Forté Foundation Launches New Men as Allies Initiative
Reaching gender equity on business school campuses is far from just a women’s issue, which is precisely why the Forté Foundation is calling on men to get involved. Drawing on successful programs already underway on campuses spanning from Harvard Business School (HBS) to Stanford Graduate School of Business, Forté today announced its new Men as Allies Initiative. It is designed to invite and encourage male students to get involved in a growing movement toward gender equity in business school classrooms and the broader business world.
The idea for the new initiative grew out of a session with sponsors at Forté’s annual conference focused on HBS’s Manbassadors ally group, according to Forté Executive Director Elissa Sangster. Forté is a non-profit consortium of leading corporations and top business schools committed to helping women lead fulfilling careers in business. “We started talking with our sponsors about how Forté could support similar initiatives at our member schools’ campuses,” she says. “We began to brainstorm about what we could provide so it didn’t end up that every time someone wanted to do this they had to call the Manbassadors and ask them the same questions over again.”
Forté recognized at least ten top business school campuses that already have male ally programs in place. HBS, Kellogg’s Northwestern School of Management and Duke’s Fuqua School of Business led the charge, forming their groups in 2013. The following year, UCLA Anderson, Michigan’s Ross School of Business, the University of Pennsylvania’s Wharton School and Stanford GSB got with the program. In 2015, Columbia Business School and NYU Stern joined in, and London Business School (LBS) created its own club earlier this year. Calling themselves everything from Manbassadors (Anderson, HBS, LBS, CBS) to WiMEN (Stanford) to the 22’s (Wharton, a reference to the 22 percent gain necessary to close the gender pay gap), the groups work in partnership with women’s business organizations on campus to adopt behaviors that support gender equity in classroom discussion and beyond.
Conducting focus groups with existing groups, Forté began to collect information on what has been successful, what pitfalls and challenges can be avoided and what types of events and activities best serve to open up dialogue. “We also conducted external environmental research, identifying inspirational role models and people leading the charge in the business world,” Sangster says.

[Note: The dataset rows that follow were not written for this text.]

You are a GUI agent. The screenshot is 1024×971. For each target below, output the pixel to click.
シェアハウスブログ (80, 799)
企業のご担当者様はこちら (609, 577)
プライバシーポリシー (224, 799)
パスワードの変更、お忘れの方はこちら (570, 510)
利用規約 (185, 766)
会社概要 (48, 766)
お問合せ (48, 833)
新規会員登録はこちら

The new Forté Men as Allies Initiative is designed to provide potential male allies at schools that don’t already have existing groups with the tools they need to establish their own Manbassador-type groups. As part of the new initiative, Forté has launched a new “Men as Allies” website featuring a toolkit geared toward male students that includes reasons to start a group, steps to follow to do so and information on activities and events that have been successful on other campuses. “Our hope is that as men graduate from MBA programs, they are able to take some of these skills they have been developing and look for ways to engage in the workforce and make that impact even more widespread,” Sangster says.
A Tipping Point
There has been a growing movement in recent years to enhance gender equity in business and society, evidenced by the United Nations’ HeForShe initiative, Catalyst’s Men Advocating Real Change (MARC), and the White House’s Let Girls Learn program. In summer 2015, the 47 business school leaders convened at the White House specifically to address the gender imbalance among MBA classes. In addition to male ally groups, many business schools also feature school-wide initiatives designed to tackle gender equity at the cultural, academic and admissions levels, such as the Gender Equity Initiative (GEI) at UC Berkeley’s Haas School and the HBS Gender Initiative.

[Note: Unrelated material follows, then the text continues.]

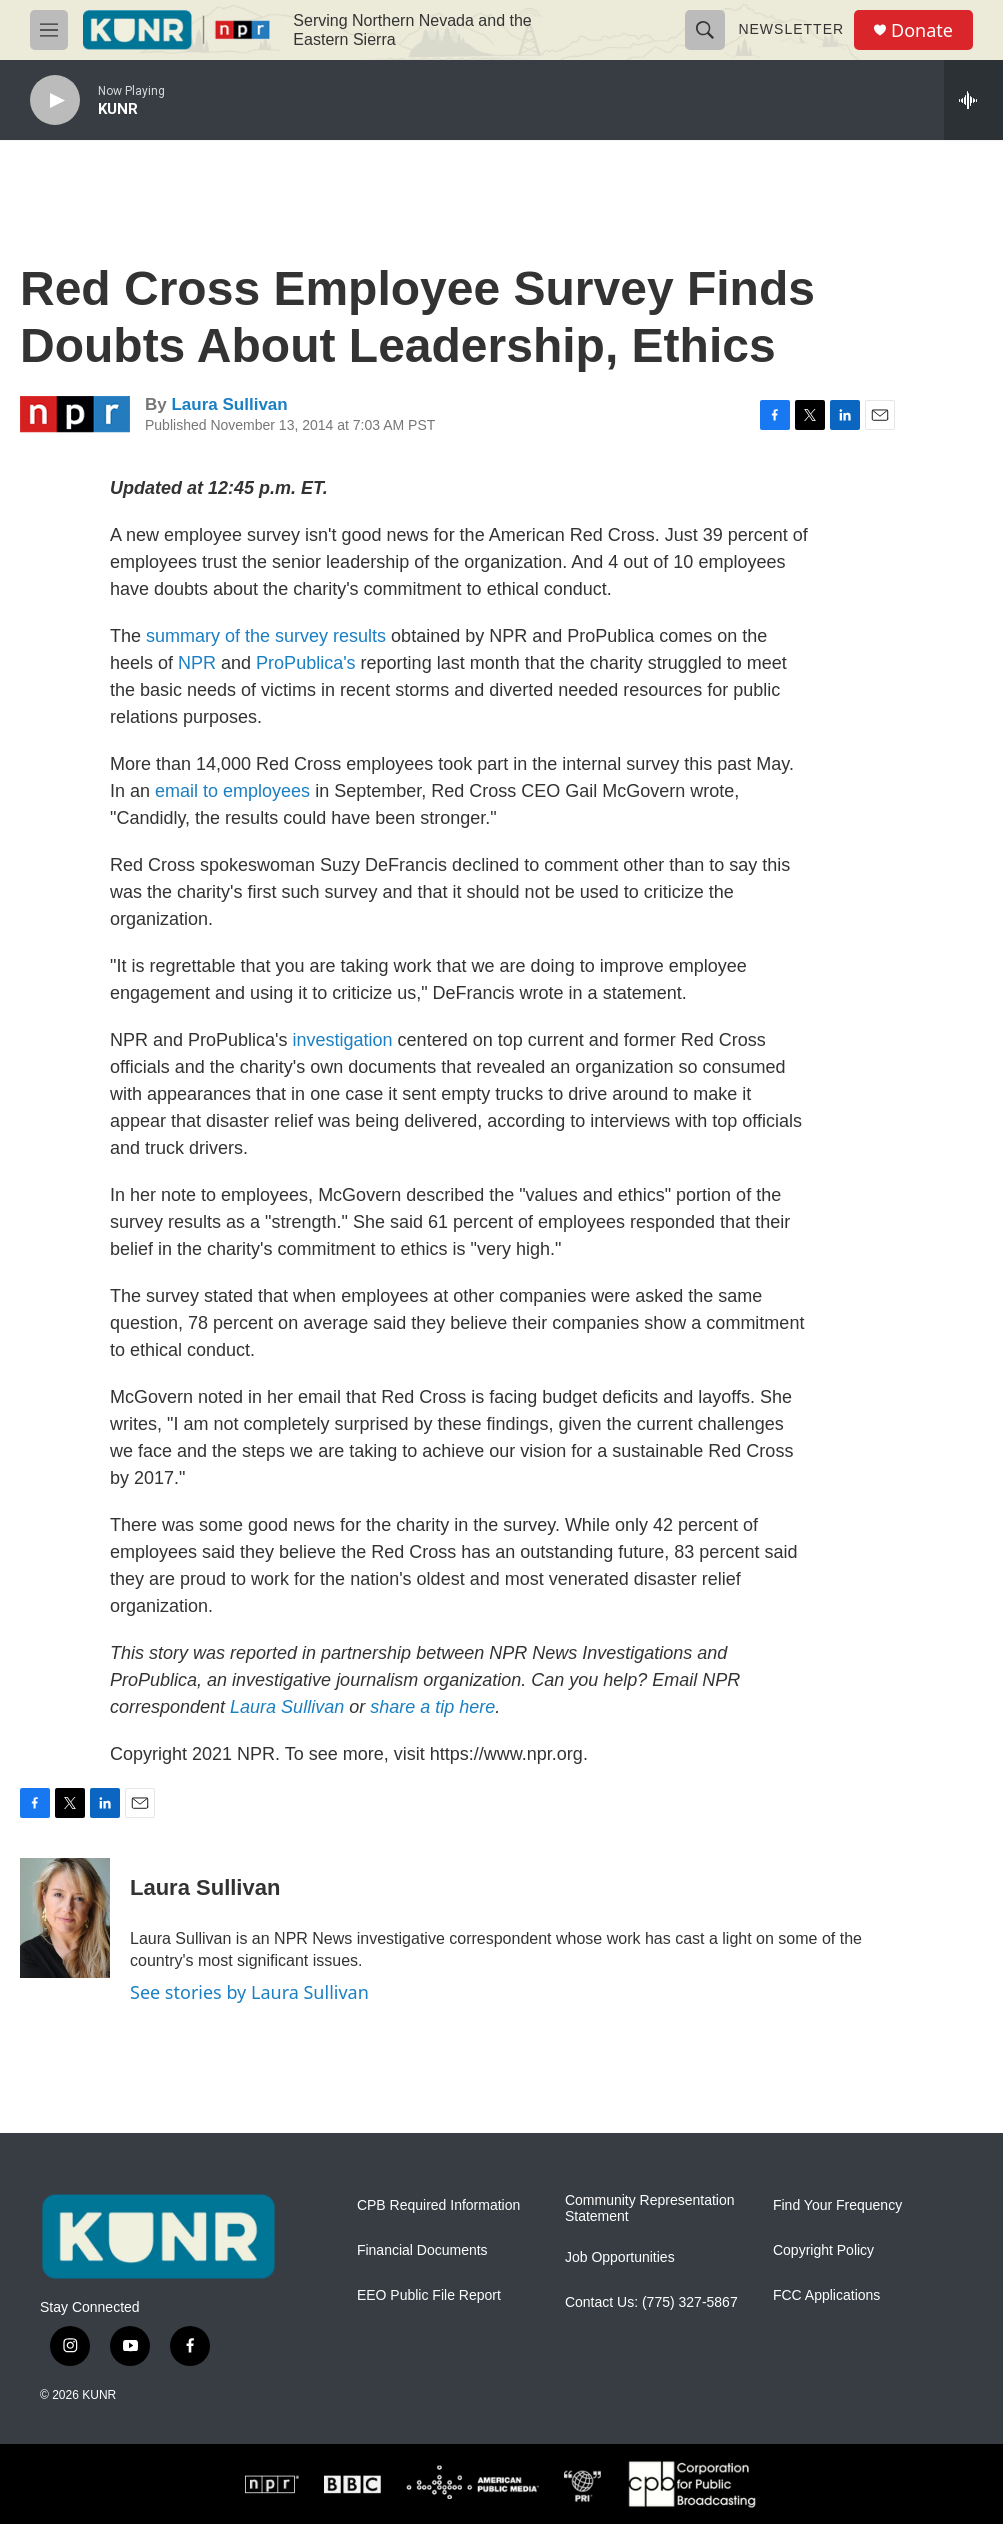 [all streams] (973, 100)
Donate (922, 30)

“We may have reached a tipping point as more women are pursuing an MBA and more men are interested in supporting gender equity,” Sangster continued. “While we are making great progress, and getting closer to 40 percent women’s enrollment at our member business schools, initiatives like this one that foster inclusiveness, will help us get to gender parity faster.”
Carnegie Mellon University’s Tepper School of Business, Cornell’s Johnson Graduate School of Management and Georgetown’s McDonough School of Business provided generous financial support of Forté’s new initiative, and diversity experts Anne Weisberg and Lisa Levey, among others, contributed to its development.
Sangster points out that there are multiple benefits for men who get involved in gender equity initiatives. “It gives them insight and information and resources to use in developing their own leadership styles and creating their own perspective on what’s important not only to advance women in the workforce but also just to be a well-rounded advocate and manager of talent in their organizations,” she says. “It’s really about fine-tuning their leadership perspective and leadership skills. Business school is a safe place to stretch your muscle in this area and think hard about the kind of leader you want to be and how to become that leader.”